Why Is This Integral Challenging?

[PhysicsMark]

Homework Statement

Hello. I have a simple integral here that has been stumping me for the last 30 minutes. It appears that my basic integration skills have gotten very rusty.

Homework Equations

$$\int{x^3}\sqrt{1+x^2}dx$$

The Attempt at a Solution

I am pretty sure a simple substitution will do, but I have yet to find it. I have tried simplifying the expression various ways, integration by parts, and I have also tried a few substitutions.

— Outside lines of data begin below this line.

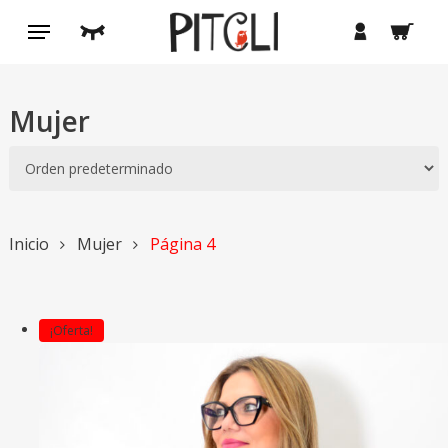
Saltar
Menú
buscar
cuenta
al
contenido
principal
Mujer
Inicio
Mujer
Página 4
¡Oferta!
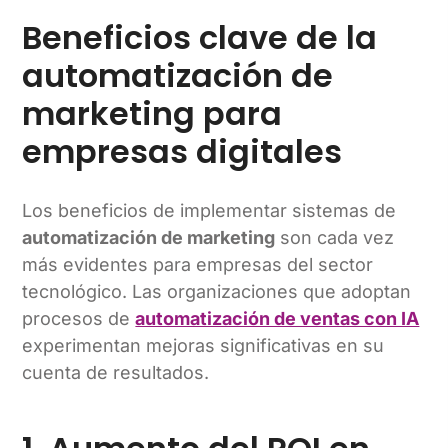
Beneficios clave de la
automatización de
marketing para
empresas digitales
Los beneficios de implementar sistemas de
automatización de marketing
son cada vez
más evidentes para empresas del sector
tecnológico. Las organizaciones que adoptan
procesos de
automatización de ventas con IA
experimentan mejoras significativas en su
cuenta de resultados.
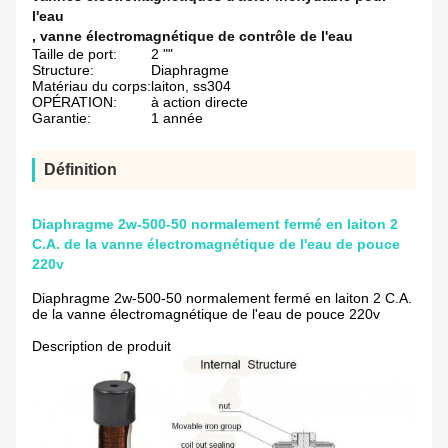
l'eau
,
vanne électromagnétique de contrôle de l'eau
Taille de port:
2 ""
Structure:
Diaphragme
Matériau du corps:
laiton, ss304
OPÉRATION:
à action directe
Garantie:
1 année
Définition
Diaphragme 2w-500-50 normalement fermé en laiton 2
C.A. de la vanne électromagnétique de l'eau de pouce
220v
Diaphragme 2w-500-50 normalement fermé en laiton 2 C.A.
de la vanne électromagnétique de l'eau de pouce 220v
Description de produit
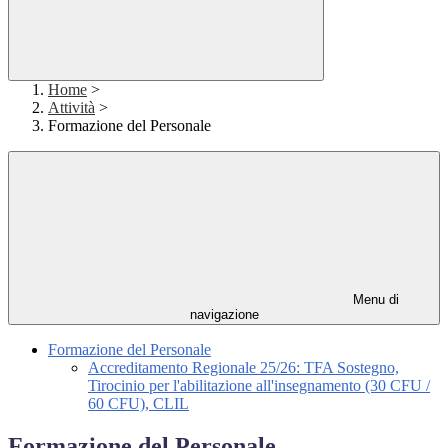
Home
>
Attività
>
Formazione del Personale
Menu di
navigazione
Formazione del Personale
Accreditamento Regionale 25/26: TFA Sostegno,
Tirocinio per l'abilitazione all'insegnamento (30 CFU /
60 CFU), CLIL
Formazione del Personale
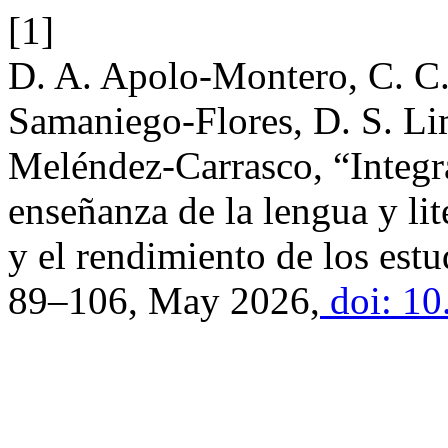
[1]
D. A. Apolo-Montero, C. C.
Samaniego-Flores, D. S. Li
Meléndez-Carrasco, “Integra
enseñanza de la lengua y lit
y el rendimiento de los est
89–106, May 2026,
doi: 10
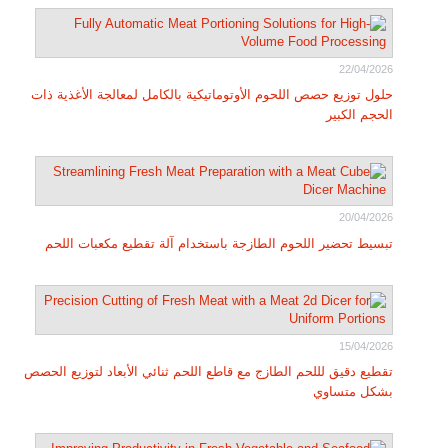
22/04/2026
حلول توزيع حصص اللحوم الأوتوماتيكية بالكامل لمعالجة الأغذية ذات
الحجم الكبير
20/04/2026
تبسيط تحضير اللحوم الطازجة باستخدام آلة تقطيع مكعبات اللحم
15/04/2026
تقطيع دقيق لللحم الطازج مع قاطع اللحم ثنائي الأبعاد لتوزيع الحصص
بشكل متساوي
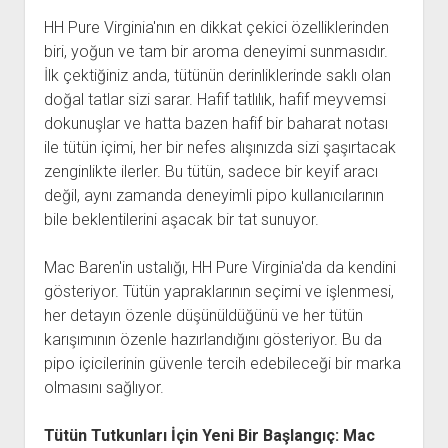
HH Pure Virginia'nın en dikkat çekici özelliklerinden
biri, yoğun ve tam bir aroma deneyimi sunmasıdır.
İlk çektiğiniz anda, tütünün derinliklerinde saklı olan
doğal tatlar sizi sarar. Hafif tatlılık, hafif meyvemsi
dokunuşlar ve hatta bazen hafif bir baharat notası
ile tütün içimi, her bir nefes alışınızda sizi şaşırtacak
zenginlikte ilerler. Bu tütün, sadece bir keyif aracı
değil, aynı zamanda deneyimli pipo kullanıcılarının
bile beklentilerini aşacak bir tat sunuyor.
Mac Baren'in ustalığı, HH Pure Virginia'da da kendini
gösteriyor. Tütün yapraklarının seçimi ve işlenmesi,
her detayın özenle düşünüldüğünü ve her tütün
karışımının özenle hazırlandığını gösteriyor. Bu da
pipo içicilerinin güvenle tercih edebileceği bir marka
olmasını sağlıyor.
Tütün Tutkunları İçin Yeni Bir Başlangıç: Mac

Any ideas?

 

[Dick]

u=1+x^2 will do it.

 

[jgens]

The substitution x=tan(u) also works.

 

[PhysicsMark]

Thank you Dick and Jgens.

$$\int{x^3}\sqrt{1+x^2}dx$$

Let u=1+x^2$$\rightarrow$$du=2xdx

$$\int{x^3}\sqrt{1+x^2}dx=\frac{1}{2}\int(u-1)\sqrt{u}du$$

$$\frac{1}{2}\int(u-1)\sqrt{u}du=\frac{1}{2}(\int{u^{\frac{3}{2}}}du-\int{u^{\frac{1}{2}}du)$$

$$\int{u^{\frac{3}{2}}}du=\frac{2}{5}u^{\frac{5}{2}}$$

$$\int{u^{\frac{1}{2}}du=\frac{2}{3}u^{\frac{3}{2}}$$

$$\frac{1}{2}\int(u-1)\sqrt{u}du=\frac{2}{10}u^{\frac{5}{2}}-\frac{2}{6}u^{\frac{3}{2}}$$It appears I made a mistake somewhere. I believe my result should be multiplied by 1/2, and I can't find where I left that out.

 

[PhysicsMark]

Nevermind. I guess the second part of the problem is incorrect. Mathematica has arrived at the same conclusion as this also. Thanks for all the help.